**Task objective:**
The answer should be an exact copy of the lines from the line with "19 Blake Street, Wagga" through the last line of the entries, and no other lines.

**Given data:**
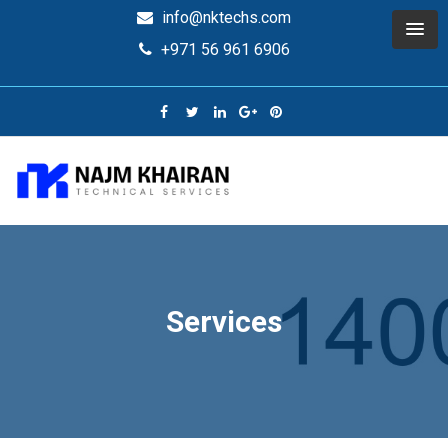
info@nktechs.com
+971 56 961 6906
Services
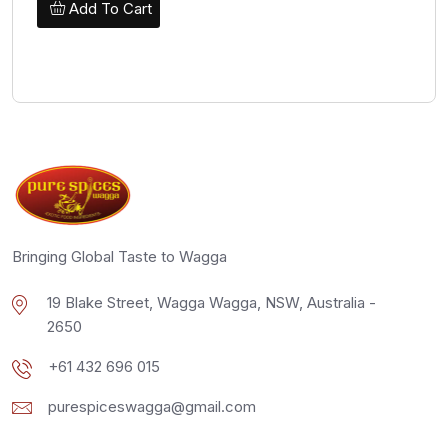
Add To Cart
Bringing Global Taste to Wagga
19 Blake Street, Wagga Wagga, NSW, Australia -
2650
+61 432 696 015
purespiceswagga@gmail.com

**Written response:**
19 Blake Street, Wagga Wagga, NSW, Australia -
2650
+61 432 696 015
purespiceswagga@gmail.com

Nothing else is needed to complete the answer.